In 2016, the IAU organized a Working Group on Star Names (WGSN) to catalog and standardize proper names for stars. The WGSN decided to attribute proper names to individual stars rather than entire multiple systems. It approved the name Meleph for the component Epsilon Cancri Aa on 5 September 2017 and it is now so included in the List of IAU-approved Star Names.

== Properties ==
Epsilon Cancri A is a double-lined spectroscopic binary system with an orbital period of 35.14 days and eccentricity of 0.42. It has a stellar classification of A5 III, which matches an A-type giant star.

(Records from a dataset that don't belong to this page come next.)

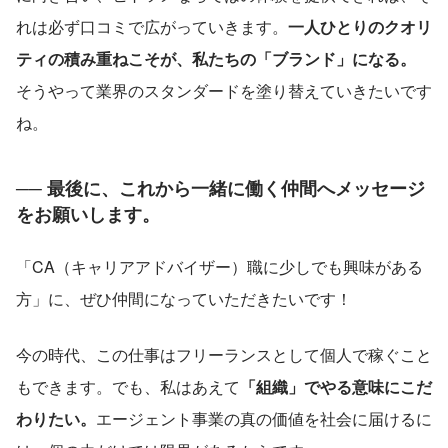
れは必ず口コミで広がっていきます。
一人ひとりのクオリ
ティの積み重ねこそが、私たちの「ブランド」になる。 
そうやって業界のスタンダードを塗り替えていきたいです
ね。
── 最後に、これから一緒に働く仲間へメッセージ
をお願いします。
「CA（キャリアアドバイザー）職に少しでも興味がある
方」に、ぜひ仲間になっていただきたいです！
今の時代、この仕事はフリーランスとして個人で稼ぐこと
もできます。でも、私はあえて
「組織」でやる意味にこだ
わりたい。
エージェント事業の真の価値を社会に届けるに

The spectrum displays the chemically peculiar characteristics of an Am star. Its spectral type has been listed as kA3hA5mF0, indicating the different spectral types shown by spectral lines of calcium, hydrogen, and other metals. Despite the spectral classification, evolutionary models suggest that the star is still on the main sequence, although at the very end of its hydrogen-burning life. The age of the system is estimated to be around 637 million years.

HD 73711 is another Am star, given a stellar classification of F0 III on the basis of its hydrogen absorption lines but a more complete classification of kA3hA5mF0. Although the spectral class would indicate that the star is a giant, models suggest that it is still fusing hydrogen in its core and so is till on the main sequence.